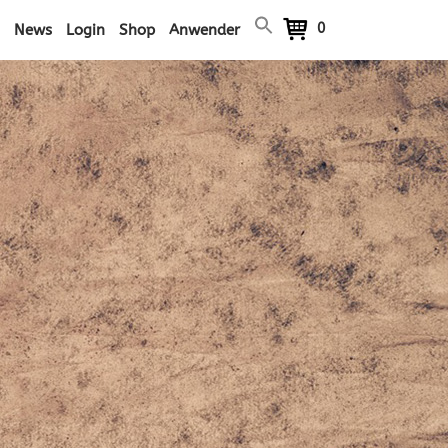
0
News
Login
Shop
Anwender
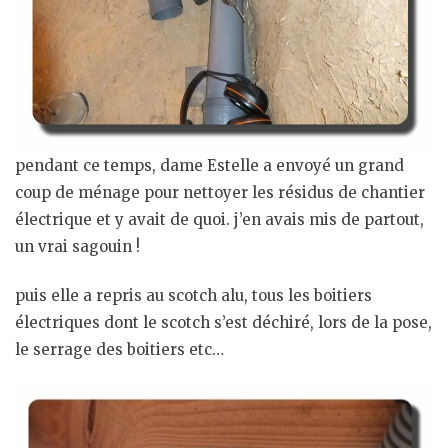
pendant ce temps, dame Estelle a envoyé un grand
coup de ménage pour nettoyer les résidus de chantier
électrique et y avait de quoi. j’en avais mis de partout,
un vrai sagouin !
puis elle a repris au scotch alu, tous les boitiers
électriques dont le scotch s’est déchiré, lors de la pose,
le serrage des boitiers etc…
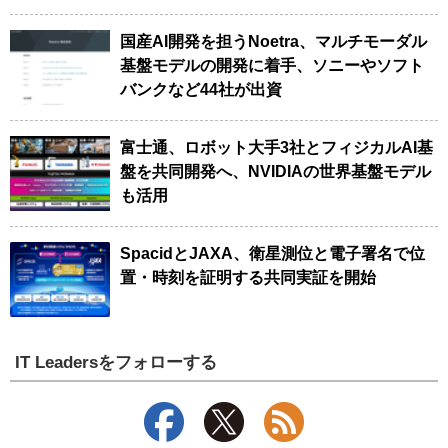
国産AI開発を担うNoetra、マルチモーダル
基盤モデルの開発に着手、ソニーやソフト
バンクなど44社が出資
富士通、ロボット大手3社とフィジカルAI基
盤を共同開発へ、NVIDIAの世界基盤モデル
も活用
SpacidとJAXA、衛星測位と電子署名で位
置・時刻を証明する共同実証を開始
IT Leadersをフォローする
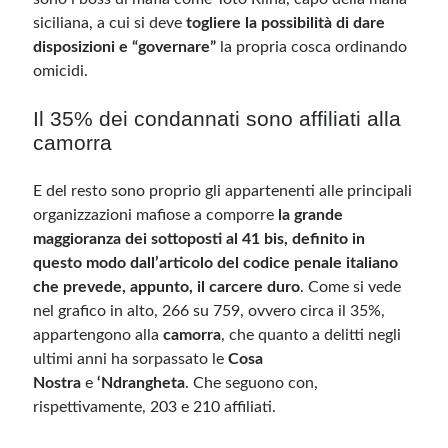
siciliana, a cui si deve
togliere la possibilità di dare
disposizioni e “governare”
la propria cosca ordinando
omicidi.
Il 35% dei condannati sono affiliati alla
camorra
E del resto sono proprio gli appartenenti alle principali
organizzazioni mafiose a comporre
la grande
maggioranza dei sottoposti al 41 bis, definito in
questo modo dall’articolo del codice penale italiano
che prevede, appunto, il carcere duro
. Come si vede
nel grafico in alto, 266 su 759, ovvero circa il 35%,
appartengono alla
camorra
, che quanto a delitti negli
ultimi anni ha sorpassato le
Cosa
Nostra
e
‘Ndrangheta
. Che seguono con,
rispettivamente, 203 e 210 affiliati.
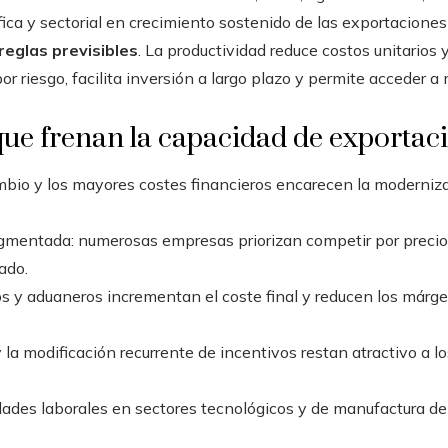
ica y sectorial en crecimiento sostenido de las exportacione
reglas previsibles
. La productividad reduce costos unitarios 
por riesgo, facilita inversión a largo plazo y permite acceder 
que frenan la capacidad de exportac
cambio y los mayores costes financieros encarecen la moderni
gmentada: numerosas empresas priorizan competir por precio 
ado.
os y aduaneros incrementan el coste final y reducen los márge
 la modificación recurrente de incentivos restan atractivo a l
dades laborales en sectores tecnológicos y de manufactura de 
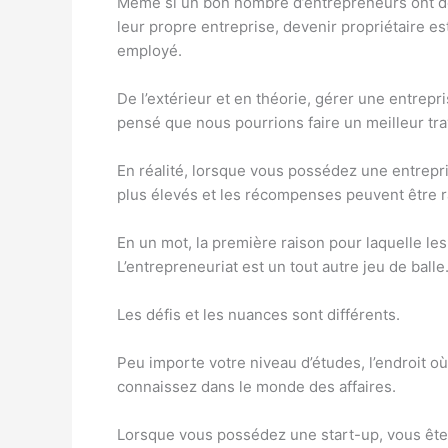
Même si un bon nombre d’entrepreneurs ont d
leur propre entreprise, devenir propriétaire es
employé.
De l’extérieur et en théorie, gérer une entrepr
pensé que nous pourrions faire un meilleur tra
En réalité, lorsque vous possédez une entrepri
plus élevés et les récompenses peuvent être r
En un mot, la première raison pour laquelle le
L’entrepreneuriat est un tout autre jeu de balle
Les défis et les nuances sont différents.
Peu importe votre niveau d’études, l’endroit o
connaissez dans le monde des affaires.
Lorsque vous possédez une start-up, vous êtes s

▬▬▬▬▬▬

List every line above that contains the word "possédez".

En réalité, lorsque vous possédez une entrepri
Lorsque vous possédez une start-up, vous êtes s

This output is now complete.